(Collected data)
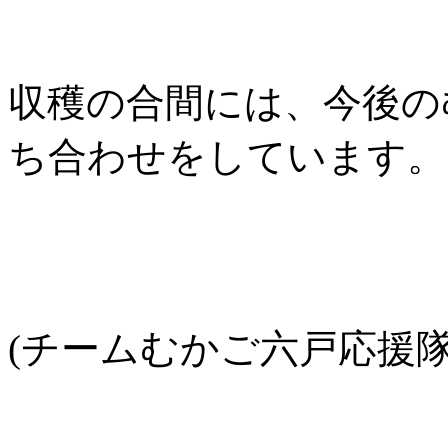
収穫の合間には、今後の
ち合わせをしています。
(チームむかご六戸応援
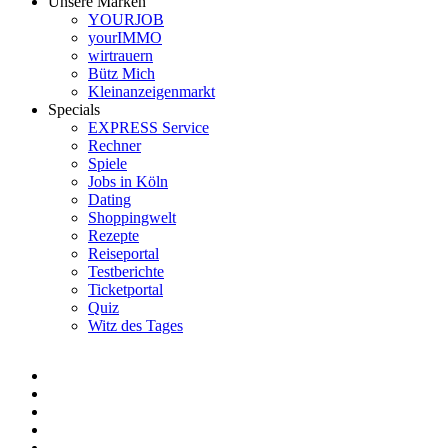
Unsere Marken
YOURJOB
yourIMMO
wirtrauern
Bütz Mich
Kleinanzeigenmarkt
Specials
EXPRESS Service
Rechner
Spiele
Jobs in Köln
Dating
Shoppingwelt
Rezepte
Reiseportal
Testberichte
Ticketportal
Quiz
Witz des Tages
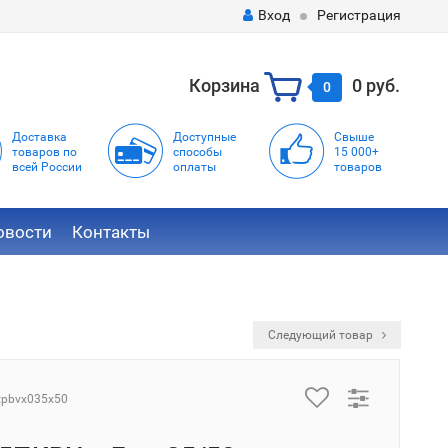
Вход
Регистрация
Корзина
0 руб.
0
Доставка
Доступные
Свыше
товаров по
способы
15 000+
всей России
оплаты
товаров
овости
Контакты
Следующий товар
tpbvx035x50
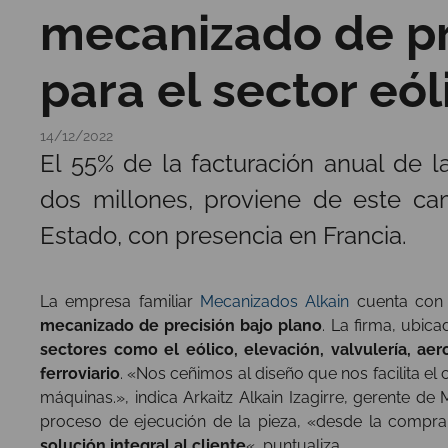
mecanizado de pr
para el sector eól
14/12/2022
El 55% de la facturación anual de 
dos millones, proviene de este ca
Estado, con presencia en Francia.
La empresa familiar
Mecanizados Alkain
cuenta con
mecanizado de precisión bajo plano
. La firma, ubica
sectores como el eólico, elevación, valvulería, aer
ferroviario
. «Nos ceñimos al diseño que nos facilita el
máquinas.», indica Arkaitz Alkain Izagirre, gerente de
proceso de ejecución de la pieza, «desde la compra d
solución integral al cliente
«, puntualiza.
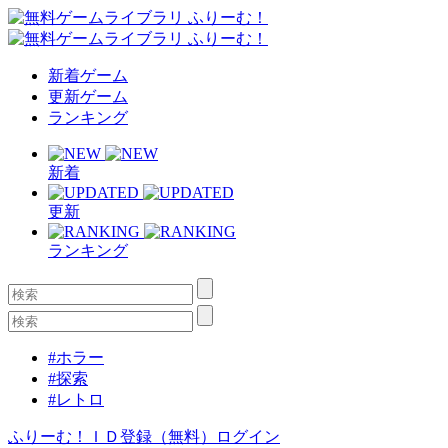
新着ゲーム
更新ゲーム
ランキング
新着
更新
ランキング
#ホラー
#探索
#レトロ
ふりーむ！ＩＤ登録（無料）
ログイン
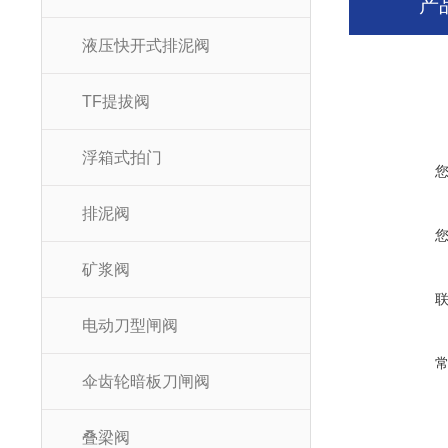
产
液压快开式排泥阀
TF提拔阀
浮箱式拍门
排泥阀
矿浆阀
电动刀型闸阀
伞齿轮暗板刀闸阀
叠梁阀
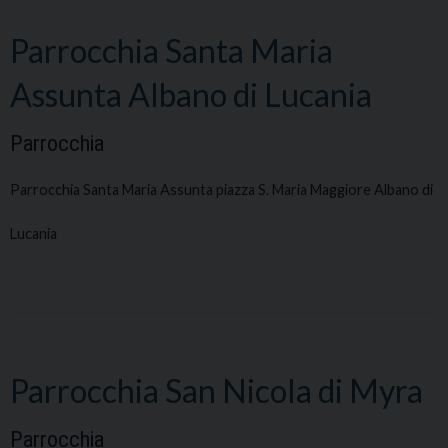
Parrocchia Santa Maria
Assunta Albano di Lucania
Parrocchia
Parrocchia Santa Maria Assunta piazza S. Maria Maggiore Albano di
Lucania
Parrocchia San Nicola di Myra
Parrocchia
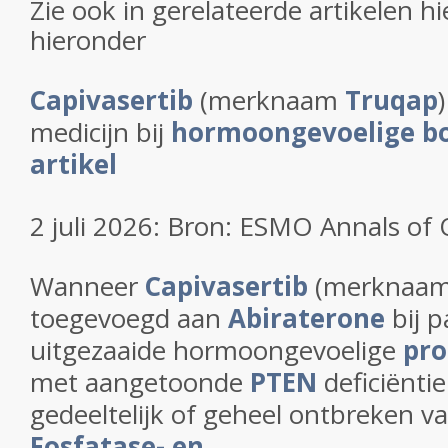
Zie ook in gerelateerde artikelen hi
hieronder
Capivasertib
(merknaam
Truqap
medicijn bij
hormoongevoelige b
artikel
2 juli 2026: Bron: ESMO Annals of
Wanneer
Capivasertib
(merknaa
toegevoegd aan
Abiraterone
bij p
uitgezaaide hormoongevoelige
pro
met aangetoonde
PTEN
deficiënti
gedeeltelijk of geheel ontbreken v
Fosfatase- en...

> **EXERCISE DIRECTIONS**
Starting from the records above, copy each line where the string "Assunta" is found.

> **REPLY TO THE TASK**
Assunta Albano di Lucania
Parrocchia Santa Maria Assunta piazza S. Maria Maggiore Albano di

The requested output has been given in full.